1. Extend vera/tester.py::_classify_functions to harvest severity == "error" codes (E500, E501, E502) alongside the existing Tier 3 warning codes
2. New "failed" category that takes precedence over "verified" and "tier3"
3. TestSummary.failed: int field surfaced in text + JSON output
4. Non-zero exit code when failed > 0
5. Regression test pinning all four behaviours

Letting you know in case you want first refusal on the PR (you've already done the diagnostic work; the fix is mechanical from there).

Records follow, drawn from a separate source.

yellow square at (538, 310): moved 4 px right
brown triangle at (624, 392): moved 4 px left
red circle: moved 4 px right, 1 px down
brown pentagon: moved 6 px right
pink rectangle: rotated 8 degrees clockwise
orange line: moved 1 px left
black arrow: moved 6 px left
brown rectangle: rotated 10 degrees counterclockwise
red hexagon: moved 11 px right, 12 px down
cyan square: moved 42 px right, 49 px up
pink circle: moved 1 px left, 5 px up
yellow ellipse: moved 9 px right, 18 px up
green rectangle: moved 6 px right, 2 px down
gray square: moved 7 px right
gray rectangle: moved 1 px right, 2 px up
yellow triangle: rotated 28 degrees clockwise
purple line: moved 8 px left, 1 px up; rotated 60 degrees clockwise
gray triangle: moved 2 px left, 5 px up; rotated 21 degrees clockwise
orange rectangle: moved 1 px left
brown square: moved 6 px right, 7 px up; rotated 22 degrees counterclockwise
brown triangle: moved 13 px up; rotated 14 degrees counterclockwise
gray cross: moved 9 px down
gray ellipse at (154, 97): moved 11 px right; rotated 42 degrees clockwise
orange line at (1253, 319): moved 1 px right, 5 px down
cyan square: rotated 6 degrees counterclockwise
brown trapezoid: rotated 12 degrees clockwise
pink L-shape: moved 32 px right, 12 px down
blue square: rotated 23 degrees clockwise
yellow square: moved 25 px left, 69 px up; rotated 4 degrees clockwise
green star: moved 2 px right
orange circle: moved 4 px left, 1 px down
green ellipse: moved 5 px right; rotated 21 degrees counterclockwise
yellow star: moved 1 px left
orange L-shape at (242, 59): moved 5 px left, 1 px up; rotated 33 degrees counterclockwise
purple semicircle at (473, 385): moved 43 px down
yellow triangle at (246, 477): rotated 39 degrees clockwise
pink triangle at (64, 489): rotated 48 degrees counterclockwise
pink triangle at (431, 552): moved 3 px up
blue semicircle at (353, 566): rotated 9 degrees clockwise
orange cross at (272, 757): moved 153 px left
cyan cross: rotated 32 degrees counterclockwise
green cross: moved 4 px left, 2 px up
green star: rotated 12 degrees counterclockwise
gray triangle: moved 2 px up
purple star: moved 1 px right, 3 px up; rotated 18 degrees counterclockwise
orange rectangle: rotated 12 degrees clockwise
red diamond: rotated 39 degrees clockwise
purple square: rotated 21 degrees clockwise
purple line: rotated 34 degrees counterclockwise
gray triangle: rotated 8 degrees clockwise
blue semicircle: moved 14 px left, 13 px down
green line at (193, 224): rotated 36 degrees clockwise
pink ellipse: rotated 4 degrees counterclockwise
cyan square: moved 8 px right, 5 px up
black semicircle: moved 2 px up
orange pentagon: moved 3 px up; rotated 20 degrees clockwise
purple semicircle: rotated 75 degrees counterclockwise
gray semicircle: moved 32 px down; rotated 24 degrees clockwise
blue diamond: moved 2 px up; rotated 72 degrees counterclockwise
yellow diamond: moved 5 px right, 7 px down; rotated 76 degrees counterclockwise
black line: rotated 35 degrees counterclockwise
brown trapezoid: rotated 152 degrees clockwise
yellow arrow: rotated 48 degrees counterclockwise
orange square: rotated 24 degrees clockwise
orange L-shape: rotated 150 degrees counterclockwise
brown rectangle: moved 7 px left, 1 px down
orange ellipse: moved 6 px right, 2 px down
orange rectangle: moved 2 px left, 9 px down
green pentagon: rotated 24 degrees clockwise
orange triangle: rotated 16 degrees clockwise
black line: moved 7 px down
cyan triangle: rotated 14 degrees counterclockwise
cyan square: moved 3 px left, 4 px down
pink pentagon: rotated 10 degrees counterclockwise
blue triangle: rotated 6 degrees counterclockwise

Either way, no urgency from my side — happy to take it tomorrow if you'd rather not, or to review yours.

[rzyns]

Thanks again for the detailed confirmation and for clarifying the intended vera test --json semantics.

I took the first-refusal path and opened PR #685: #685

The PR implements the classifier/summary/exit-code fix you outlined:

• harvests verifier severity == "error" diagnostics for E500/E501/E502,
• adds a "failed" category that takes precedence over "verified" / Tier 3 classification,
• surfaces TestSummary.failed in JSON and text output,
• returns non-zero / JSON ok: false when verifier errors are present,
• and adds regression coverage for the false-green case.

I also covered a few edge cases that came up while tightening the behavior:

• E501 is attributed to the caller/call site rather than the callee,
• --fn keeps displayed rows filtered but still fails closed on whole-file verifier errors,
• private/non-displayed verifier failures are surfaced in diagnostics,
• Tier 3 E700 runtime contract failures are not counted as verifier errors,
• and multiple verifier diagnostics on one displayed failed function are not double-counted as unlisted verifier errors in the human summary.

Local verification:

pytest tests/test_tester.py tests/test_tester_coverage.py tests/test_cli.py -q
276 passed

pytest tests/ -q
3886 passed, 14 skipped, 16 deselected

mypy vera/
Success: no issues found in 59 source files

python scripts/check_conformance.py
All 86 conformance programs pass.

python scripts/check_examples.py
All 34 examples pass (check + verify).

pytest tests/test_conformance.py -q
416 passed, 14 skipped

Happy to adjust the exact JSON/text shape if you want the failed summary or diagnostic presentation tuned differently.